Please repeat the data shown below, word for word.

━━━

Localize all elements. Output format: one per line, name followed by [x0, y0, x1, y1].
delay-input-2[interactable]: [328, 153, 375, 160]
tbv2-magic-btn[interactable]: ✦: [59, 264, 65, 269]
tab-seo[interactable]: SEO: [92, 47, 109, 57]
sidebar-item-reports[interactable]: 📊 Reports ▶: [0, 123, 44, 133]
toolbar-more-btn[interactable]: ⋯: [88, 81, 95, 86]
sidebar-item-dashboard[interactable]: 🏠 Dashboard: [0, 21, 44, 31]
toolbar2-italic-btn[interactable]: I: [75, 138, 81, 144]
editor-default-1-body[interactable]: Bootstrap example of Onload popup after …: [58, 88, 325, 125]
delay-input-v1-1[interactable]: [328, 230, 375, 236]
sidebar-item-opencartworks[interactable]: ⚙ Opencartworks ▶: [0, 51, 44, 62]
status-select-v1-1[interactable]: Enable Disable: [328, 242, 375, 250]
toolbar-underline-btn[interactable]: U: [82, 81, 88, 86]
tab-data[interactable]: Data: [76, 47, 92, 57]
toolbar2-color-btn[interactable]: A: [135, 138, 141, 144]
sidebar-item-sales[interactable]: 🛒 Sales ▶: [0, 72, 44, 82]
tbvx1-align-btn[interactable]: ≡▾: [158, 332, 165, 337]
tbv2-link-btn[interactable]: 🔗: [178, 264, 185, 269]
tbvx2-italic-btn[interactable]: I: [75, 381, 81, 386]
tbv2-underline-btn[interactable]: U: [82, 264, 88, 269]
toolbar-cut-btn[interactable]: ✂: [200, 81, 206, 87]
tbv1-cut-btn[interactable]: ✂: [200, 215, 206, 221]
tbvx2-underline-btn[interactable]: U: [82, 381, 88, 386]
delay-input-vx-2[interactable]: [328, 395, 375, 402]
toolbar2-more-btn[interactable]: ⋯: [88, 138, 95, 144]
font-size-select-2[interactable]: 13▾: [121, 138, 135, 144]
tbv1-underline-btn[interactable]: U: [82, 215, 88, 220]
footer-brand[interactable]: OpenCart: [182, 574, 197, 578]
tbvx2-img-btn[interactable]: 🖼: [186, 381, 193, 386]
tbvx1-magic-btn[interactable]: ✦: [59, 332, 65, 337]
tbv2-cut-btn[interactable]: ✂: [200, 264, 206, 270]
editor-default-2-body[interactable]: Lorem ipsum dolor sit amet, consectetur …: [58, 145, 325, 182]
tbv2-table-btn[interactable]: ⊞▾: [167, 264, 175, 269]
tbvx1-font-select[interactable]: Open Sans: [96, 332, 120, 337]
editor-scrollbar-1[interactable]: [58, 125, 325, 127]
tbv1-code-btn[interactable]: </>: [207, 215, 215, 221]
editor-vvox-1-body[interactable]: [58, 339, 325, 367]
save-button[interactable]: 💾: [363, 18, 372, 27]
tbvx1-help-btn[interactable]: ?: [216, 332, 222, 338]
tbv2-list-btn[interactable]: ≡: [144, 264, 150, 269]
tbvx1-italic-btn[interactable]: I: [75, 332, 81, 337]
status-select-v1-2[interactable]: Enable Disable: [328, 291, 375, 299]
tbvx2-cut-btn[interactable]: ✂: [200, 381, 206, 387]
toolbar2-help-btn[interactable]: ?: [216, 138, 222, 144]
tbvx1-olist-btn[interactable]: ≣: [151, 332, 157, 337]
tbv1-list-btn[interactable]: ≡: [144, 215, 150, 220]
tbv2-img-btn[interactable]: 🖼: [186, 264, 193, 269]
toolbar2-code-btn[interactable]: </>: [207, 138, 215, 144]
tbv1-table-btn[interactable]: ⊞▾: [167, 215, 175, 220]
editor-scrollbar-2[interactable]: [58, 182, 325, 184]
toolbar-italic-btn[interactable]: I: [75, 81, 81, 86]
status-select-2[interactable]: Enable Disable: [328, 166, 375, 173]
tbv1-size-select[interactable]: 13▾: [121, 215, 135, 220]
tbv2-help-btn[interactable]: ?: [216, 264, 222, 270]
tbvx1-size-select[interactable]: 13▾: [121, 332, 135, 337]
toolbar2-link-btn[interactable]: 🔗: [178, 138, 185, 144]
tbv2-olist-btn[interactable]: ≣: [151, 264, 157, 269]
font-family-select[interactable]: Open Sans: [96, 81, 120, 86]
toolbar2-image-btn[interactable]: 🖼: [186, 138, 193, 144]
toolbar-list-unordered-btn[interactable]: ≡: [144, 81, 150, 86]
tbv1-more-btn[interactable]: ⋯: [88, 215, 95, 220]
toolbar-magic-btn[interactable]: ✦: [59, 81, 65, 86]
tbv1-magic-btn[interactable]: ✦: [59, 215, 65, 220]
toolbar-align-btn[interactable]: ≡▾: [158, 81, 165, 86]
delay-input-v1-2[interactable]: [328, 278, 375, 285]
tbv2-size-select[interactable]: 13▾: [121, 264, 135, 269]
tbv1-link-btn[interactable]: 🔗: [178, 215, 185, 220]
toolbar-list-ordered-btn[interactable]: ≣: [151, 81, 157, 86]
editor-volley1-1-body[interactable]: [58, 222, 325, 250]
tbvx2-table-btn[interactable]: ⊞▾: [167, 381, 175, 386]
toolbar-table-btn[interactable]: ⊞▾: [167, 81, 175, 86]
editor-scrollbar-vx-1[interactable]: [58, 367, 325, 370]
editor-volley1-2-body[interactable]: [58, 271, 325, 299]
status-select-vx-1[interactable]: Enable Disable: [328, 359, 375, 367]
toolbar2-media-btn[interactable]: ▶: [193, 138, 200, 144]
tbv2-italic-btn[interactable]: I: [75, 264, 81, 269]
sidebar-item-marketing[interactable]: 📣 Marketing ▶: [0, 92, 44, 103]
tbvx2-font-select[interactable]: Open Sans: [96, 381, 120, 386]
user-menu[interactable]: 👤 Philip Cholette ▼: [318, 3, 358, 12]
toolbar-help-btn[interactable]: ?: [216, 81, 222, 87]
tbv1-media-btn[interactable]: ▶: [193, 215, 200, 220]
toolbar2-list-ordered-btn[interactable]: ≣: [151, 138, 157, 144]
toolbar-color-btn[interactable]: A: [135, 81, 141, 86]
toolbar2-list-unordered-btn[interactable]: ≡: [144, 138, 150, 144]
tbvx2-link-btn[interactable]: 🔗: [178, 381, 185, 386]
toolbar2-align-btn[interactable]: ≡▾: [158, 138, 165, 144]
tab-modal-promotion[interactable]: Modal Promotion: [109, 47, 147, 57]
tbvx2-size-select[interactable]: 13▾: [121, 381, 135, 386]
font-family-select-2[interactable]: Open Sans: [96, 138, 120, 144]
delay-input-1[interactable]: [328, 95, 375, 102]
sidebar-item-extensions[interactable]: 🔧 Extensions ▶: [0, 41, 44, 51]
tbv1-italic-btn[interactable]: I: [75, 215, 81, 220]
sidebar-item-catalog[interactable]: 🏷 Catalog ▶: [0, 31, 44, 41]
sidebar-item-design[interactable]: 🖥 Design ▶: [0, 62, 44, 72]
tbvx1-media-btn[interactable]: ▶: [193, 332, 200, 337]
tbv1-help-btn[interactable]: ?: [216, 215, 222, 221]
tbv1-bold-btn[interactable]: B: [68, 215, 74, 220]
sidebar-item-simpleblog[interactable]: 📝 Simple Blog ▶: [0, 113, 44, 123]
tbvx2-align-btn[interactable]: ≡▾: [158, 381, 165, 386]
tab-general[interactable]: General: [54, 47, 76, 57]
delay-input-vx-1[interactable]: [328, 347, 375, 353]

━━━

> Solution to this exercise
Localize all elements. Output format: one per line, name followed by [x0, y0, x1, y1].
delay-input-2[interactable]: [328, 153, 375, 160]
tbv2-magic-btn[interactable]: ✦: [59, 264, 65, 269]
tab-seo[interactable]: SEO: [92, 47, 109, 57]
sidebar-item-reports[interactable]: 📊 Reports ▶: [0, 123, 44, 133]
toolbar-more-btn[interactable]: ⋯: [88, 81, 95, 86]
sidebar-item-dashboard[interactable]: 🏠 Dashboard: [0, 21, 44, 31]
toolbar2-italic-btn[interactable]: I: [75, 138, 81, 144]
editor-default-1-body[interactable]: Bootstrap example of Onload popup after …: [58, 88, 325, 125]
delay-input-v1-1[interactable]: [328, 230, 375, 236]
sidebar-item-opencartworks[interactable]: ⚙ Opencartworks ▶: [0, 51, 44, 62]
status-select-v1-1[interactable]: Enable Disable: [328, 242, 375, 250]
toolbar-underline-btn[interactable]: U: [82, 81, 88, 86]
tab-data[interactable]: Data: [76, 47, 92, 57]
toolbar2-color-btn[interactable]: A: [135, 138, 141, 144]
sidebar-item-sales[interactable]: 🛒 Sales ▶: [0, 72, 44, 82]
tbvx1-align-btn[interactable]: ≡▾: [158, 332, 165, 337]
tbv2-link-btn[interactable]: 🔗: [178, 264, 185, 269]
tbvx2-italic-btn[interactable]: I: [75, 381, 81, 386]
tbv2-underline-btn[interactable]: U: [82, 264, 88, 269]
toolbar-cut-btn[interactable]: ✂: [200, 81, 206, 87]
tbv1-cut-btn[interactable]: ✂: [200, 215, 206, 221]
tbvx2-underline-btn[interactable]: U: [82, 381, 88, 386]
delay-input-vx-2[interactable]: [328, 395, 375, 402]
toolbar2-more-btn[interactable]: ⋯: [88, 138, 95, 144]
font-size-select-2[interactable]: 13▾: [121, 138, 135, 144]
tbv1-underline-btn[interactable]: U: [82, 215, 88, 220]
footer-brand[interactable]: OpenCart: [182, 574, 197, 578]
tbvx2-img-btn[interactable]: 🖼: [186, 381, 193, 386]
tbvx1-magic-btn[interactable]: ✦: [59, 332, 65, 337]
tbv2-cut-btn[interactable]: ✂: [200, 264, 206, 270]
editor-default-2-body[interactable]: Lorem ipsum dolor sit amet, consectetur …: [58, 145, 325, 182]
tbv2-table-btn[interactable]: ⊞▾: [167, 264, 175, 269]
tbvx1-font-select[interactable]: Open Sans: [96, 332, 120, 337]
editor-scrollbar-1[interactable]: [58, 125, 325, 127]
tbv1-code-btn[interactable]: </>: [207, 215, 215, 221]
editor-vvox-1-body[interactable]: [58, 339, 325, 367]
save-button[interactable]: 💾: [363, 18, 372, 27]
tbvx1-help-btn[interactable]: ?: [216, 332, 222, 338]
tbv2-list-btn[interactable]: ≡: [144, 264, 150, 269]
tbvx1-italic-btn[interactable]: I: [75, 332, 81, 337]
status-select-v1-2[interactable]: Enable Disable: [328, 291, 375, 299]
tbvx2-cut-btn[interactable]: ✂: [200, 381, 206, 387]
toolbar2-help-btn[interactable]: ?: [216, 138, 222, 144]
tbvx1-olist-btn[interactable]: ≣: [151, 332, 157, 337]
tbv1-list-btn[interactable]: ≡: [144, 215, 150, 220]
tbv2-img-btn[interactable]: 🖼: [186, 264, 193, 269]
toolbar2-code-btn[interactable]: </>: [207, 138, 215, 144]
tbv1-table-btn[interactable]: ⊞▾: [167, 215, 175, 220]
editor-scrollbar-2[interactable]: [58, 182, 325, 184]
toolbar-italic-btn[interactable]: I: [75, 81, 81, 86]
status-select-2[interactable]: Enable Disable: [328, 166, 375, 173]
tbv1-size-select[interactable]: 13▾: [121, 215, 135, 220]
tbv2-help-btn[interactable]: ?: [216, 264, 222, 270]
tbvx1-size-select[interactable]: 13▾: [121, 332, 135, 337]
toolbar2-link-btn[interactable]: 🔗: [178, 138, 185, 144]
tbv2-olist-btn[interactable]: ≣: [151, 264, 157, 269]
font-family-select[interactable]: Open Sans: [96, 81, 120, 86]
toolbar2-image-btn[interactable]: 🖼: [186, 138, 193, 144]
toolbar-list-unordered-btn[interactable]: ≡: [144, 81, 150, 86]
tbv1-more-btn[interactable]: ⋯: [88, 215, 95, 220]
toolbar-magic-btn[interactable]: ✦: [59, 81, 65, 86]
tbv1-magic-btn[interactable]: ✦: [59, 215, 65, 220]
toolbar-align-btn[interactable]: ≡▾: [158, 81, 165, 86]
delay-input-v1-2[interactable]: [328, 278, 375, 285]
tbv2-size-select[interactable]: 13▾: [121, 264, 135, 269]
tbv1-link-btn[interactable]: 🔗: [178, 215, 185, 220]
toolbar-list-ordered-btn[interactable]: ≣: [151, 81, 157, 86]
editor-volley1-1-body[interactable]: [58, 222, 325, 250]
tbvx2-table-btn[interactable]: ⊞▾: [167, 381, 175, 386]
toolbar-table-btn[interactable]: ⊞▾: [167, 81, 175, 86]
editor-scrollbar-vx-1[interactable]: [58, 367, 325, 370]
editor-volley1-2-body[interactable]: [58, 271, 325, 299]
status-select-vx-1[interactable]: Enable Disable: [328, 359, 375, 367]
toolbar2-media-btn[interactable]: ▶: [193, 138, 200, 144]
tbv2-italic-btn[interactable]: I: [75, 264, 81, 269]
sidebar-item-marketing[interactable]: 📣 Marketing ▶: [0, 92, 44, 103]
tbvx2-font-select[interactable]: Open Sans: [96, 381, 120, 386]
user-menu[interactable]: 👤 Philip Cholette ▼: [318, 3, 358, 12]
toolbar-help-btn[interactable]: ?: [216, 81, 222, 87]
tbv1-media-btn[interactable]: ▶: [193, 215, 200, 220]
toolbar2-list-ordered-btn[interactable]: ≣: [151, 138, 157, 144]
toolbar-color-btn[interactable]: A: [135, 81, 141, 86]
toolbar2-list-unordered-btn[interactable]: ≡: [144, 138, 150, 144]
tbvx2-link-btn[interactable]: 🔗: [178, 381, 185, 386]
toolbar2-align-btn[interactable]: ≡▾: [158, 138, 165, 144]
tab-modal-promotion[interactable]: Modal Promotion: [109, 47, 147, 57]
tbvx2-size-select[interactable]: 13▾: [121, 381, 135, 386]
font-family-select-2[interactable]: Open Sans: [96, 138, 120, 144]
delay-input-1[interactable]: [328, 95, 375, 102]
sidebar-item-extensions[interactable]: 🔧 Extensions ▶: [0, 41, 44, 51]
tbv1-italic-btn[interactable]: I: [75, 215, 81, 220]
sidebar-item-catalog[interactable]: 🏷 Catalog ▶: [0, 31, 44, 41]
sidebar-item-design[interactable]: 🖥 Design ▶: [0, 62, 44, 72]
tbvx1-media-btn[interactable]: ▶: [193, 332, 200, 337]
tbv1-help-btn[interactable]: ?: [216, 215, 222, 221]
tbv1-bold-btn[interactable]: B: [68, 215, 74, 220]
sidebar-item-simpleblog[interactable]: 📝 Simple Blog ▶: [0, 113, 44, 123]
tbvx2-align-btn[interactable]: ≡▾: [158, 381, 165, 386]
tab-general[interactable]: General: [54, 47, 76, 57]
delay-input-vx-1[interactable]: [328, 347, 375, 353]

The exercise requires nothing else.